Imagine my surprise in learning, shortly after moving to Indiana to teach at Grace College, that Petra’s original bass player, John DeGroff, lives just a few doors down from from my family. Other than finding out that I live in such close proximity to an original member of Petra, I haven’t given much thought to the band in the last 3 decades. (I exchanged Christian music for NPR a long time ago.)
But this spring, when John Fea offered up a podcast on Randall Stephen’s new book, The Devil’s Music: How Christians Inspired, Condemned, and Embraced Rock n Roll, it brought bands like Petra back to mind. And it was just last year that Jay Sekulow’s rock band recorded an original political protest song titled “Undemocratic” to which Schlitt, and frequent Petra producer, John Elefante, lent their talent. Sekulow is a Christian convert from Judaism (or a “messianic Jew,” as evangelicals like to say) and a power player on Donald Trump’s legal team. Before becoming a prominent, wealthy, and powerful lawyer and right-wing legal activist, Sekulow graduated from Pat Roberson’s Regent University. He has published a run of books that support the policy agenda of conservative evangelicals (legal efforts in favor of Christians, lot’s of “freedom-talk,” GOP strategy, religion and the supreme court) as well as the “clash of civilizations” narrative common to conservative evangelical observers of world affairs (radical Islam and the Judeo-Christian west in a prophetic, apocalyptic struggle for world dominance).
It is little wonder, then, that Fea lists Sekulow among those he has dubbed Trump’s “court evangelicals” — evangelicals among the president’s inner circles who dove-tail defenses of Trumpian policies with Christian sentiment. “Undemocratic” is politically charged and reflects Sekulow’s complaints about liberals and his annoyance at the 2013 IRS scandal. Apparently Schlitt and Elefante share his politics.
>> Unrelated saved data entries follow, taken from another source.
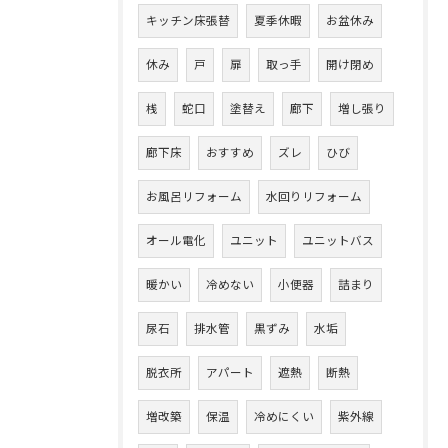
キッチン床張替
夏季休暇
お盆休み
休み
戸
扉
取っ手
開け閉め
桟
蛇口
塗替え
廊下
増し張り
廊下床
おすすめ
ズレ
ひび
お風呂リフォーム
水回りリフォーム
オール電化
ユニット
ユニットバス
暖かい
冷めない
小便器
詰まり
尿石
排水管
黒ずみ
水垢
脱衣所
アパート
遮熱
断熱
増改築
保温
冷めにくい
紫外線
Here are s a few lines:
We’re wrong if we’re right; Its so systematic
Now we know how it feels; To live undemocratic
You took the lead to act by what you wanted to do
Only trouble is nobody voted for you
Democracy in motion means a right to take sides
Since when is one rewarded for the emails she hides?
Along with “Undemocratic” and several original songs as well as covers, the Sekulow/Schlitt/Elefante effort has released a YouTube version of “Hope of Israel,” a song that meshes well with dispensational Christian Zionist themes and prominently features Schlitt.

Rodeheaver tabernacle sheet music for a popular prohibition song
Popular Christian music has rarely been this overtly political. Perhaps the earliest example was Homer Rodeheaver, the trumpet wielding song leader for Billy Sunday, who integrated patriotic themes and support for prohibition with his music ministry during World War I. Though Rodeheaver was a long way from rock and roll, his publishing and recording efforts helped to pave the way for what would become Contemporary Christian Music and his company was later bought out by Word Music. Then there was Janet Green, who wrote folk anthems for the Christian Anti-Communist League in the 1960s. Greene recorded songs with titles like “Commie Lies,” “Poor Left-Winger,” and “Fascist Threat.”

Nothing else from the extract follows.